:: INPUT
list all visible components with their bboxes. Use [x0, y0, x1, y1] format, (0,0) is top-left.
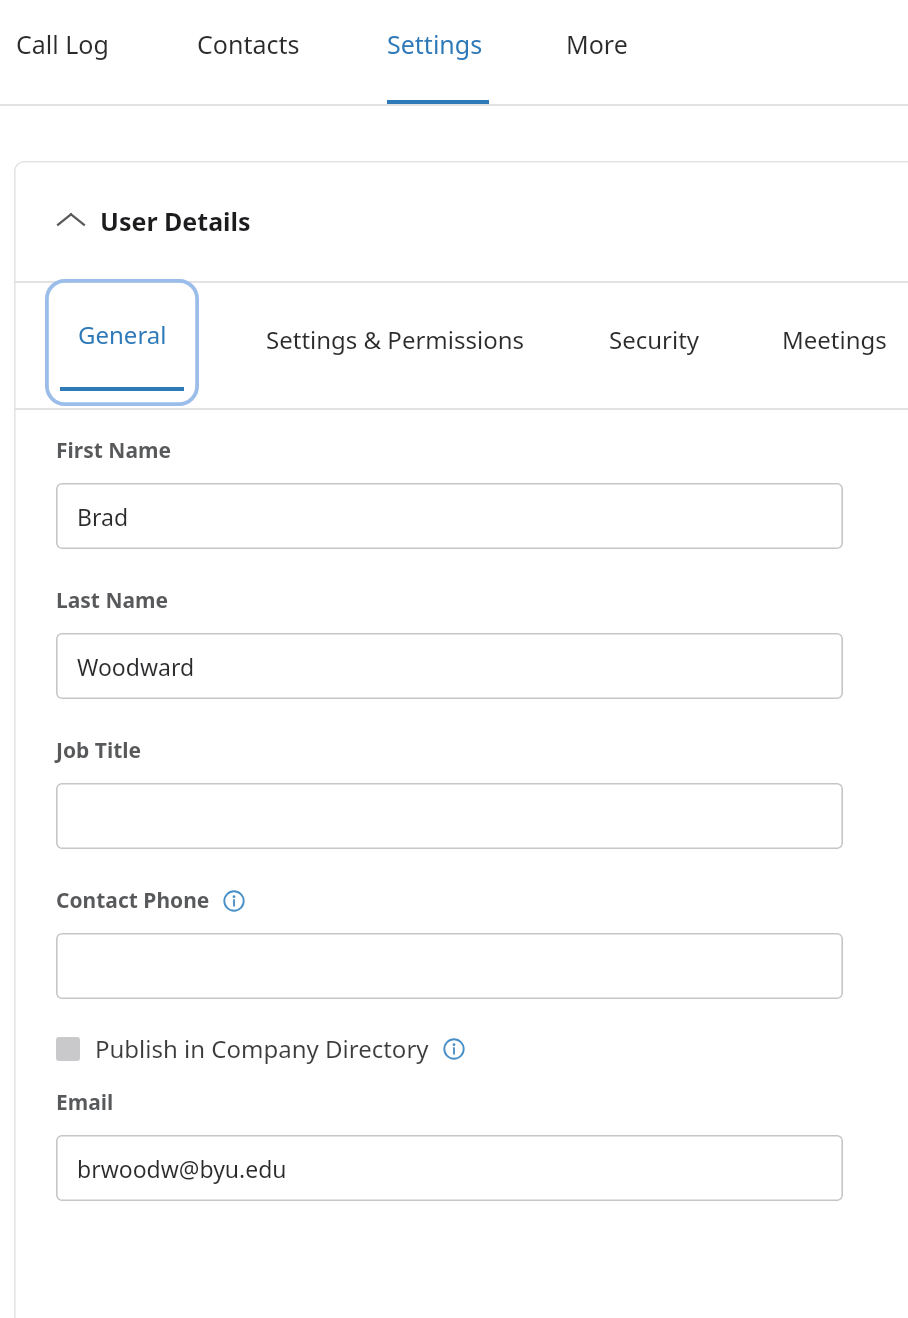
staticText: Call Log	[16, 27, 109, 61]
button[interactable]: Meetings	[754, 283, 908, 408]
button[interactable]: Security	[580, 283, 728, 408]
button[interactable]: Brad	[56, 483, 843, 549]
button[interactable]: More information	[223, 890, 245, 912]
staticText: Email	[56, 1088, 114, 1117]
staticText: Job Title	[56, 736, 142, 765]
staticText: Woodward	[77, 651, 195, 682]
button[interactable]: More information	[443, 1038, 465, 1060]
staticText: Contacts	[197, 27, 300, 61]
button[interactable]: General	[45, 279, 199, 406]
button[interactable]: Contacts	[197, 0, 327, 106]
staticText: Settings & Permissions	[266, 323, 524, 356]
staticText: Security	[609, 323, 700, 356]
staticText: Meetings	[782, 323, 887, 356]
staticText: brwoodw@byu.edu	[77, 1153, 287, 1184]
staticText: Brad	[77, 501, 129, 532]
button[interactable]: Collapse User Details	[14, 161, 908, 281]
other: Collapse User Details	[56, 206, 86, 236]
staticText: First Name	[56, 436, 171, 465]
staticText: User Details	[100, 204, 251, 238]
button[interactable]: Settings & Permissions	[235, 283, 555, 408]
button[interactable]: Call Log	[16, 0, 146, 106]
button[interactable]: More	[566, 0, 656, 106]
staticText: Publish in Company Directory	[95, 1032, 429, 1065]
button[interactable]	[56, 933, 843, 999]
staticText: Contact Phone	[56, 886, 210, 915]
staticText: Settings	[387, 27, 483, 61]
button[interactable]: Publish in Company Directory	[56, 1032, 465, 1065]
staticText: More	[566, 27, 628, 61]
staticText: General	[78, 318, 167, 351]
staticText: Last Name	[56, 586, 169, 615]
button[interactable]: brwoodw@byu.edu	[56, 1135, 843, 1201]
button[interactable]	[56, 783, 843, 849]
button[interactable]: Settings	[387, 0, 491, 106]
button[interactable]: Woodward	[56, 633, 843, 699]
::::
:: WHAT NEEDS TO BE DONE ::
In your answer, repeat all the entries exactly, but leave out the pictures.

:: THE ANSWER ::
list all visible components with their bboxes. Use [x0, y0, x1, y1] format, (0,0) is top-left.
staticText: Call Log	[16, 27, 109, 61]
button[interactable]: Meetings	[754, 283, 908, 408]
button[interactable]: Security	[580, 283, 728, 408]
button[interactable]: Brad	[56, 483, 843, 549]
button[interactable]: More information	[223, 890, 245, 912]
staticText: Email	[56, 1088, 114, 1117]
staticText: Job Title	[56, 736, 142, 765]
staticText: Woodward	[77, 651, 195, 682]
button[interactable]: More information	[443, 1038, 465, 1060]
staticText: Contacts	[197, 27, 300, 61]
button[interactable]: General	[45, 279, 199, 406]
button[interactable]: Contacts	[197, 0, 327, 106]
staticText: Settings & Permissions	[266, 323, 524, 356]
staticText: Security	[609, 323, 700, 356]
staticText: Meetings	[782, 323, 887, 356]
staticText: brwoodw@byu.edu	[77, 1153, 287, 1184]
staticText: Brad	[77, 501, 129, 532]
button[interactable]: Collapse User Details	[14, 161, 908, 281]
other: Collapse User Details	[56, 206, 86, 236]
staticText: First Name	[56, 436, 171, 465]
staticText: User Details	[100, 204, 251, 238]
button[interactable]: Settings & Permissions	[235, 283, 555, 408]
button[interactable]: Call Log	[16, 0, 146, 106]
button[interactable]: More	[566, 0, 656, 106]
staticText: Publish in Company Directory	[95, 1032, 429, 1065]
button[interactable]	[56, 933, 843, 999]
staticText: Contact Phone	[56, 886, 210, 915]
staticText: Settings	[387, 27, 483, 61]
button[interactable]: Publish in Company Directory	[56, 1032, 465, 1065]
staticText: More	[566, 27, 628, 61]
staticText: General	[78, 318, 167, 351]
staticText: Last Name	[56, 586, 169, 615]
button[interactable]: brwoodw@byu.edu	[56, 1135, 843, 1201]
button[interactable]	[56, 783, 843, 849]
button[interactable]: Settings	[387, 0, 491, 106]
button[interactable]: Woodward	[56, 633, 843, 699]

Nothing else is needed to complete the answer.